Si le gouvernement ne jure que par la sécurité et la lutte contre le jihadisme à ses frontières, certains Nigériens espèrent promouvoir une autre approche. Face au terrorisme, ils prônent le développement du tourisme et d'une économie locale basée sur les richesses culturelles du pays.

Dans les environs de Kouré, au sud-est de Niamey, les girafes semblent échapper au quotidien des Nigériens. Comme si, depuis leur altitude, elles étaient parvenues à prendre une certaine hauteur. Elles déambulent paisiblement, d’arbres en points d’eau, sans autre agression potentielle que les épines des acacias faméliques.
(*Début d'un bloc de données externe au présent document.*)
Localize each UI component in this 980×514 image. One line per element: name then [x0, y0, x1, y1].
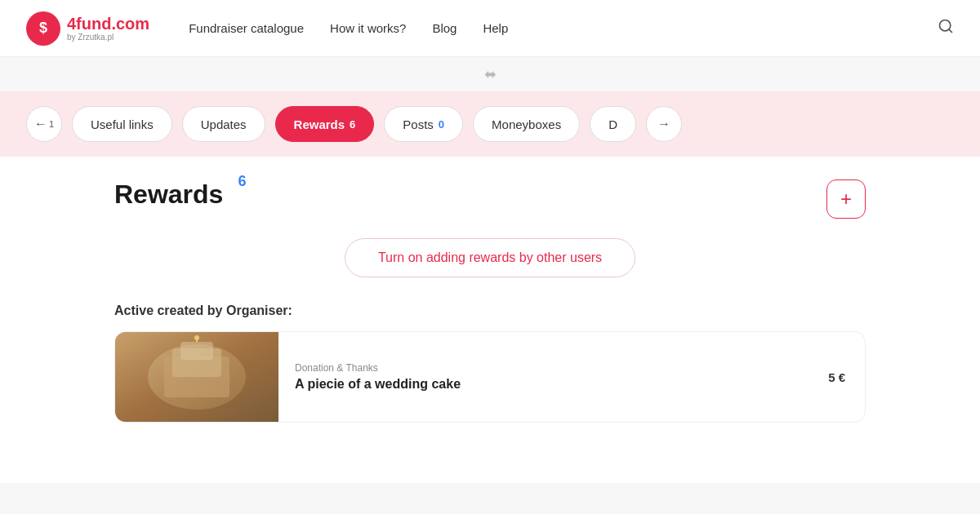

Même les quelques pick-up de passage semblent tolérés, comme s’ils leur étaient devenus familiers.

Leur expérience des hommes pourrait pourtant les pousser à fuir. Dans les années 1980, sous l’effet de l’activité humaine, les girafes peralta ne comptaient plus qu’une cinquantaine d’individus au Niger. On prévoyait même leur extinction. Mais, autour de Kouré, les villages en ont décidé autrement, choisissant de les protéger. Elles sont aujourd’hui plus de 600 à parcourir la région de Dosso en remontant jusqu’à celle de Tahoua. Dix-sept guides se chargent à présent de protéger l’animal, devenu un symbole reproduit à l’envi sur les tentures, les vêtements.

Petit budget pour le tourisme

girafes kalash

Les girafes au Niger sont un des moyens d'attirer les touristes. © Dom

 

À Kouré, les gardes s’abritent derrière des sacs de sable, comme pour mieux rappeler que la zone a été classée orange par le ministère français des Affaires étrangères et où il est donc déconseillé de se rendre, sauf raison impérative. Quelques rangers sont en formation sous une tente qui prend l’eau. Les panneaux indiquent des informations qui doivent dater d’une époque lointaine et révolue. Partout l’argent manque, en espérant l’ouverture d’un petit restaurant.
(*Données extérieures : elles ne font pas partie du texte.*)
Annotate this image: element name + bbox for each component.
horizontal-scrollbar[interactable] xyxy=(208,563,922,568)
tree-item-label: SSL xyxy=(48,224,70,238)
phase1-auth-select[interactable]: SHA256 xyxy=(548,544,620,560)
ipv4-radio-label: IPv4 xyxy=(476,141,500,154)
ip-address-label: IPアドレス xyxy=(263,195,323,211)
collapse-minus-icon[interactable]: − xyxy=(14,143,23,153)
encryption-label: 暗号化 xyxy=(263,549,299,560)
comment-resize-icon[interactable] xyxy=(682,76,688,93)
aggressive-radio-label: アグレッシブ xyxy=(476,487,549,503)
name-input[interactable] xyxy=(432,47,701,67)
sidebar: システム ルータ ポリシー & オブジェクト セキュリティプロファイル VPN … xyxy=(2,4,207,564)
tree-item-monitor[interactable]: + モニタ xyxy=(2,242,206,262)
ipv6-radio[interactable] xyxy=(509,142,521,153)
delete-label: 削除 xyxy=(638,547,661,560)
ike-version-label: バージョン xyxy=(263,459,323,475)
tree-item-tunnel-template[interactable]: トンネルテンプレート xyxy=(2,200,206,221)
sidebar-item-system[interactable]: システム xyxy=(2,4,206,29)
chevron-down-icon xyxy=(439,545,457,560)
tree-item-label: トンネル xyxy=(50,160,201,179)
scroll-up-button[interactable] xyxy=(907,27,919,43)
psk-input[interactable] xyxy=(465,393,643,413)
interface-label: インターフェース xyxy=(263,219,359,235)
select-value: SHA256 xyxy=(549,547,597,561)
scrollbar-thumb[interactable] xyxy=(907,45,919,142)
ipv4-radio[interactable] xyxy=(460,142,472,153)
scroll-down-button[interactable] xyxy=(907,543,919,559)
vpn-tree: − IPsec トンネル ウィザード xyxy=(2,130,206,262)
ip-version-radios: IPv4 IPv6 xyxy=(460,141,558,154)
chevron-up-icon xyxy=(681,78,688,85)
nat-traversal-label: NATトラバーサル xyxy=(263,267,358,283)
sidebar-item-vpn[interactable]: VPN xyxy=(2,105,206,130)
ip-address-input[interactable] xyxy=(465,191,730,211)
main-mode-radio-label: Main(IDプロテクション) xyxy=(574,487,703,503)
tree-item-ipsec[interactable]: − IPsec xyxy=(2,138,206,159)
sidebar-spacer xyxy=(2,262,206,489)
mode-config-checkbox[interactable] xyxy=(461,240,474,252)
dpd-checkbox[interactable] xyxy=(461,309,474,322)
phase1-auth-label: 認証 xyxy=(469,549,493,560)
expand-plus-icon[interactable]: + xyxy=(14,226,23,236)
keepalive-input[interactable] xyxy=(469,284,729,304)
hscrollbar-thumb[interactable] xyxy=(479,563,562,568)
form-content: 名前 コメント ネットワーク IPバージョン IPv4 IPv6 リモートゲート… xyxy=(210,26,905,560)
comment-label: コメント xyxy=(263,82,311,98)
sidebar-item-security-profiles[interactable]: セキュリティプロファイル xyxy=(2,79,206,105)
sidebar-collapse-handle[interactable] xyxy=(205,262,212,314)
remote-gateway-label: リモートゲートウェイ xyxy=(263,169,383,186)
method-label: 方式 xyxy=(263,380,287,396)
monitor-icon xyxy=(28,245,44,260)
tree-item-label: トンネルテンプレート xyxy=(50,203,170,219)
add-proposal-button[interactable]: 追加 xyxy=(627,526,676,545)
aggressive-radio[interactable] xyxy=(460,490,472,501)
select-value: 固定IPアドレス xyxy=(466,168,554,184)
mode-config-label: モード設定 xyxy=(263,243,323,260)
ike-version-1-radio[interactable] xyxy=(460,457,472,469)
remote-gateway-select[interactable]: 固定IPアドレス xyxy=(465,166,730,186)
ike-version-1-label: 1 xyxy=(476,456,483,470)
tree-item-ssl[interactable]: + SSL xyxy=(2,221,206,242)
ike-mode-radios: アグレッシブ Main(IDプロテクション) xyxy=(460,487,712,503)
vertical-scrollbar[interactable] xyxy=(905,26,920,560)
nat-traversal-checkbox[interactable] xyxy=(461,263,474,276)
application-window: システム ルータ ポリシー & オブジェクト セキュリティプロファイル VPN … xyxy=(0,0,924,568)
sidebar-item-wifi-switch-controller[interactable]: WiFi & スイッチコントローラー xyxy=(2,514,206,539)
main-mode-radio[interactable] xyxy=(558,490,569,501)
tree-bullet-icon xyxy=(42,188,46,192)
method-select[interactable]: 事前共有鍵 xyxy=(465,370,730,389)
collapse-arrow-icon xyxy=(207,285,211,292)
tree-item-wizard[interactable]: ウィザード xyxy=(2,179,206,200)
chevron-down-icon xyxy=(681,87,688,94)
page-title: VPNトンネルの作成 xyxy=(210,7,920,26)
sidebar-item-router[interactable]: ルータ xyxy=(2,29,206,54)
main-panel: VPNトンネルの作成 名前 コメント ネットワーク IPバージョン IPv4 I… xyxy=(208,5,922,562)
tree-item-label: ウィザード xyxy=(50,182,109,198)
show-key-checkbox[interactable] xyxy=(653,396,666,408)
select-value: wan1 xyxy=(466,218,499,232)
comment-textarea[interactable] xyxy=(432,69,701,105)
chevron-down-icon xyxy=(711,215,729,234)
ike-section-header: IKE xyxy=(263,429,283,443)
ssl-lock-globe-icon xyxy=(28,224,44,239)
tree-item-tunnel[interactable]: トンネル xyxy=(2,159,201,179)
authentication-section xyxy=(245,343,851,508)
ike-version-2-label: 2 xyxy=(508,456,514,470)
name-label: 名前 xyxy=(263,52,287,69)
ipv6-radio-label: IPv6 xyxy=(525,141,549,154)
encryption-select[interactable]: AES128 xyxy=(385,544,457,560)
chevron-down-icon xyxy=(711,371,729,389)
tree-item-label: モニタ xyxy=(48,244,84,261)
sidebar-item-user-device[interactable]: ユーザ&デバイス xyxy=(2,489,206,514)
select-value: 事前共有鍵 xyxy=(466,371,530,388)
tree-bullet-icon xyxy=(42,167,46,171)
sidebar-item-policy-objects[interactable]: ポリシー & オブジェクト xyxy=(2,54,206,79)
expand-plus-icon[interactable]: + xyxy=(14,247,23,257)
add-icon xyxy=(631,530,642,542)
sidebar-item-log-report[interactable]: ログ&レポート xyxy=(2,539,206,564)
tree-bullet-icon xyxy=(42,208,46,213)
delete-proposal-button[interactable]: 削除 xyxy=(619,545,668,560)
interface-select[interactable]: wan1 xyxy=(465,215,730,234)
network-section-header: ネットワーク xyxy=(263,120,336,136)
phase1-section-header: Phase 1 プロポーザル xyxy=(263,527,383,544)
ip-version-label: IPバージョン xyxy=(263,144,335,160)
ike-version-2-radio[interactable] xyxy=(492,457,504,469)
L’État met 15 % à 20 % de son budget dans la défense, qui ne produit aucune activité économique dans le pays

Le Centre nigérien de promotion touristique (CNPT) n’est qu’une goutte d’eau dans le budget du ministère du Tourisme, lui-même l’un des moins bien dotés du gouvernement. Quelques salaires sont payés en fin de mois, ainsi que le local et l’électricité. Et s’il reste quelques francs CFA, alors certains projets pourront être financés. Pas question de baisser les bras pourtant dans une région qui voit le développement du tourisme comme un outil de lutte contre le terrorisme.
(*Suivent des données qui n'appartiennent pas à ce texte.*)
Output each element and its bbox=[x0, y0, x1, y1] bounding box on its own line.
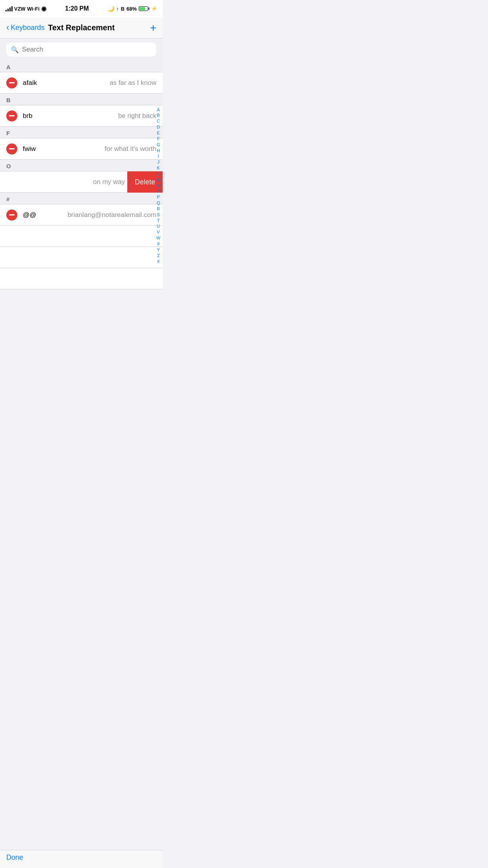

« L’État met 15 % à 20 % de son budget dans la défense, qui ne produit aucune activité économique dans le pays et ne profite à personne si ce n’est à ceux qui commandent ou qui fabriquent les armes, regrette un responsable local. Il perd le contact avec les populations, qui ne l’informent pas des mouvements des terroristes. Injustice et pauvreté ne pourront pas être balayées par les armes. Pourquoi ne pas attribuer une part du budget sécuritaire à des activités économiques comme le tourisme, à même de recréer un lien entre le territoire, les populations et l’État ? » La question vaut d’être posée.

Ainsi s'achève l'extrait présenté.